First, let’s look at how easy it is to build the pipeline in SPDL.

The following snippet demonstrates how one can construct a Pipeline object using a PipelineBuilder object.

>>> from spdl.pipeline import PipelineBuilder
>>>
>>> pipeline = (
...     PipelineBuilder()
...     .add_source(range(12))
...     .pipe(lambda x: 2 * x)
...     .pipe(lambda x: x + 1)
...     .aggregate(3)
...     .add_sink(3)
...     .build()
... )

The resulting Pipeline object contains all the logic to perform the operations in an async event loop in the background thread.

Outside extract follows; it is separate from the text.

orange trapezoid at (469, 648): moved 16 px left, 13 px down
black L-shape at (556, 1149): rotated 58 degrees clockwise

To run the pipeline, call Pipeline.start(). Once the pipeline starts executing, you can iterate on the pipeline. Finally call Pipeline.stop() to stop the background thread.

>>> pipeline.start()
>>>
>>> for item in pipeline:
...     print(item)
[1, 3, 5]
[7, 9, 11]
[13, 15, 17]
[19, 21, 23]
>>> pipeline.stop()

It is important to call Pipeline.stop(). Forgetting to do so will leave the background thread running, leading to the situation where Python interpreter gets stuck at exit.

In practice, there is always a possibility that the application is interrupted and shutdown. To handle such case and stop the background threads properly, there is a context manager Pipeline.auto_stop() which makes sure that pipeline is stopped.

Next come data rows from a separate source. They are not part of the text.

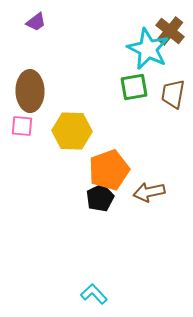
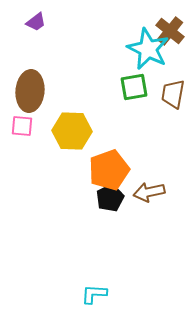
brown ellipse: rotated 6 degrees clockwise
black pentagon: moved 10 px right
cyan L-shape: rotated 44 degrees counterclockwise
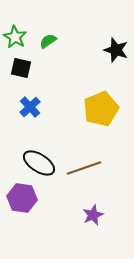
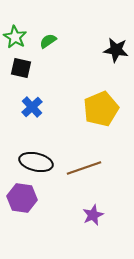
black star: rotated 10 degrees counterclockwise
blue cross: moved 2 px right
black ellipse: moved 3 px left, 1 px up; rotated 20 degrees counterclockwise
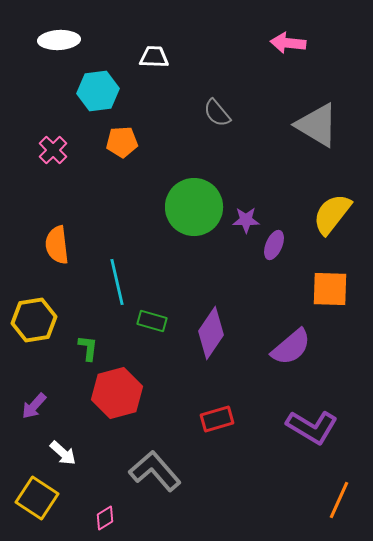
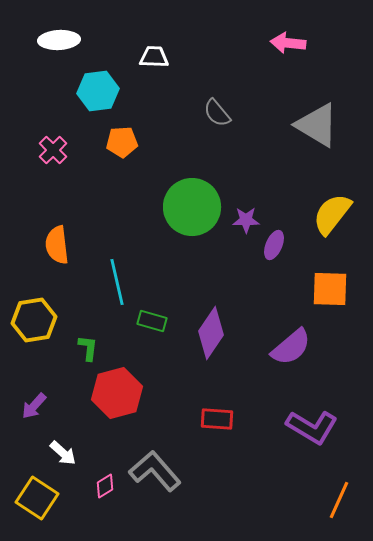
green circle: moved 2 px left
red rectangle: rotated 20 degrees clockwise
pink diamond: moved 32 px up
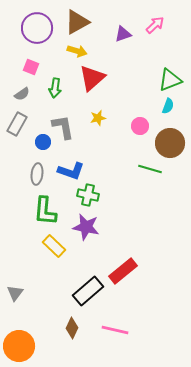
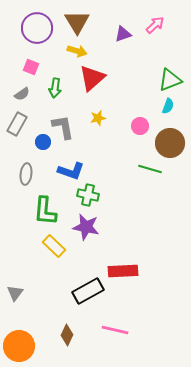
brown triangle: rotated 32 degrees counterclockwise
gray ellipse: moved 11 px left
red rectangle: rotated 36 degrees clockwise
black rectangle: rotated 12 degrees clockwise
brown diamond: moved 5 px left, 7 px down
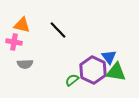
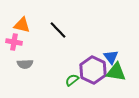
blue triangle: moved 2 px right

>>> with pipeline.auto_stop():
...    for item in pipeline:
...        print(item)

Warning

Do not call iter() on the pipeline because Pipeline.stop() might not be called at the right time.

Say you wrap a Pipeline to create an class that resembles conventional DataLoader.

class DataLoader:
    ...

    def __iter__(self):
        with self.pipeline.auto_stop():
            for item in pipeline:
                yield item

dataloader = DataLoader(...)

Make sure to use this class like the following. This way, the context manager properly calls Pipeline.stop when the execution flow goes out of the loop, even when the application is exiting with unexpected errors.

for item in dataloader:
    ...

Do not use it like the following. This way, the Pipeline.stop does not get called until the garbage collector deletes the object, which might cause deadlock.

iterator = iter(dataloader)
item = next(iterator)

Note

Once Pipeline.stop() method is called, the Pipeline object is unusable. To pause the execution, simply stop consuming the output. The Pipeline will get blocked when the internal buffers are full. To resume the execution, resume consuming the data.